* **PROBLEM TO WORK ON**
Extract exactly the lines from the top of the records through the line containing "Mutfak Ekipmanları (39, 59)", and keep pictures out of the copy.

....................

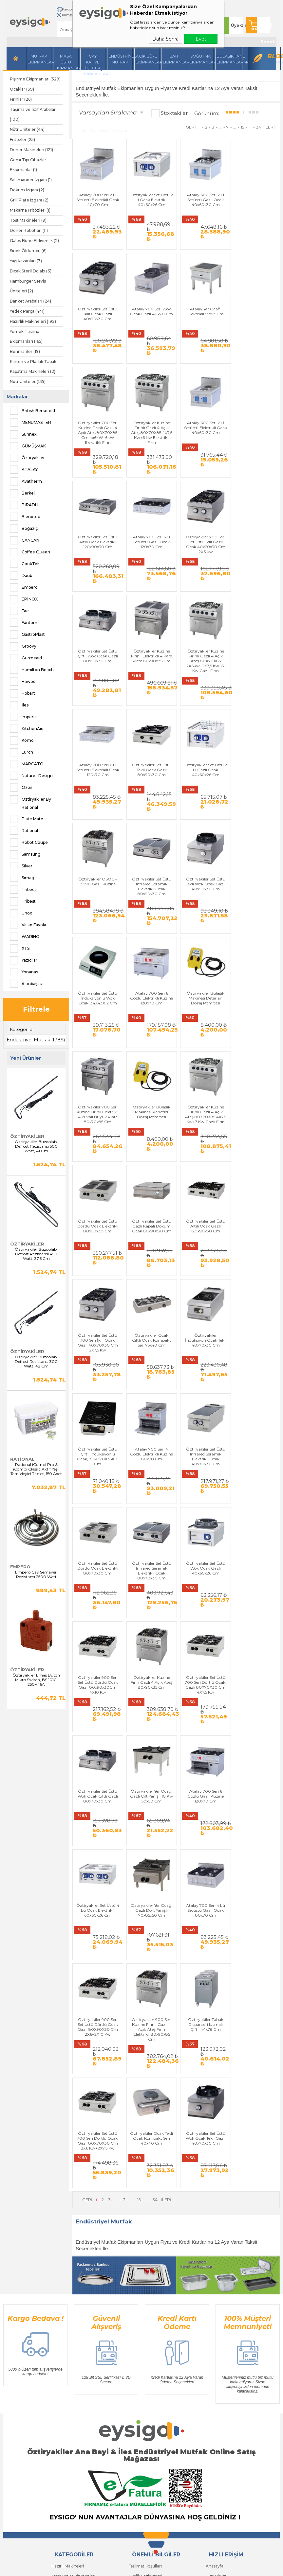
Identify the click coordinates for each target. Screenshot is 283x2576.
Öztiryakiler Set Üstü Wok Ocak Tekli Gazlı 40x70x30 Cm (150, 1834)
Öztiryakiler (27, 458)
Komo (22, 740)
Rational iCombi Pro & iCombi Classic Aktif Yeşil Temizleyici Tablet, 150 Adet (36, 1469)
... (220, 127)
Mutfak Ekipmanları (39, 59)
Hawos (22, 681)
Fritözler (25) (22, 139)
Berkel (22, 493)
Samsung (25, 854)
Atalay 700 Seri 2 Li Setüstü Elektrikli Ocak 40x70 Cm (97, 198)
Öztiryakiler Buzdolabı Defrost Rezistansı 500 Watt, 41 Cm (36, 1146)
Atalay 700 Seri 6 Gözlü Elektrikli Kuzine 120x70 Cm (202, 827)
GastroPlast (27, 634)
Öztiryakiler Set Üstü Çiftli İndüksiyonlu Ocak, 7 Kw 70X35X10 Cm (150, 1207)
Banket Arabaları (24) (30, 301)
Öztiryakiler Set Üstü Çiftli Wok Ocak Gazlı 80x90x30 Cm (97, 575)
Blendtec (25, 517)
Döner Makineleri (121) (31, 149)
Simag (22, 878)
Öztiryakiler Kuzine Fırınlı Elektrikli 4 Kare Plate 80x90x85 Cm (149, 575)
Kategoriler (22, 1029)
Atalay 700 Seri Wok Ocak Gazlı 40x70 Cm (97, 324)
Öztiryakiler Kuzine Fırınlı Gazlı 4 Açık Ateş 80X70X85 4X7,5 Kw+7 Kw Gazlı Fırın (202, 956)
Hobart (22, 693)
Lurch (21, 752)
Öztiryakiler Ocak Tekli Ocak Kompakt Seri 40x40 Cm (97, 1834)
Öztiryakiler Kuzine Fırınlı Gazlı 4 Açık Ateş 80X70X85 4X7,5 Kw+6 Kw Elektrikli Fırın (255, 329)
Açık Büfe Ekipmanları (148, 59)
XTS (19, 948)
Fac (19, 611)
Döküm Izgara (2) (27, 189)
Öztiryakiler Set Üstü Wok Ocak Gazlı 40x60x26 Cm (202, 1331)
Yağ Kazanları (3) (26, 260)
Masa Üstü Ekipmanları (66, 62)
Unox (21, 913)
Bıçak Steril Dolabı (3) (30, 271)
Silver (21, 866)
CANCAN (24, 540)
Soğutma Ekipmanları (201, 59)
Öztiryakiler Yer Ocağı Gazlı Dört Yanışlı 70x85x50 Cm (202, 1582)
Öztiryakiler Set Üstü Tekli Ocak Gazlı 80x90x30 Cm (97, 701)
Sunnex (23, 434)
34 (258, 127)
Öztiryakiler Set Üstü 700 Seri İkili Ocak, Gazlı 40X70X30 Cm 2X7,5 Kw (202, 1081)
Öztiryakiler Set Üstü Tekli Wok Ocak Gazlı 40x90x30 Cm (97, 827)
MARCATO (27, 764)
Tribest (23, 901)
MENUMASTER (30, 422)
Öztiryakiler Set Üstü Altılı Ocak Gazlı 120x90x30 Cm (149, 1079)
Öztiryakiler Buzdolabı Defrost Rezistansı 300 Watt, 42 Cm (36, 1361)
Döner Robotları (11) (29, 230)
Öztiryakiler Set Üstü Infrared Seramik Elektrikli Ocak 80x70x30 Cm (149, 1333)
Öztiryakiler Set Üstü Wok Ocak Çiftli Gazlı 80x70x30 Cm (202, 1456)
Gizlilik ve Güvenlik (147, 2314)
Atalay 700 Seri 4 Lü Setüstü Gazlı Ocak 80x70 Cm (255, 1582)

....................

* **WRITTEN ANSWER**
Identify the click coordinates for each target. Screenshot is 283x2576.
Öztiryakiler Set Üstü Wok Ocak Tekli Gazlı 40x70x30 Cm (150, 1834)
Öztiryakiler (27, 458)
Komo (22, 740)
Rational iCombi Pro & iCombi Classic Aktif Yeşil Temizleyici Tablet, 150 Adet (36, 1469)
... (220, 127)
Mutfak Ekipmanları (39, 59)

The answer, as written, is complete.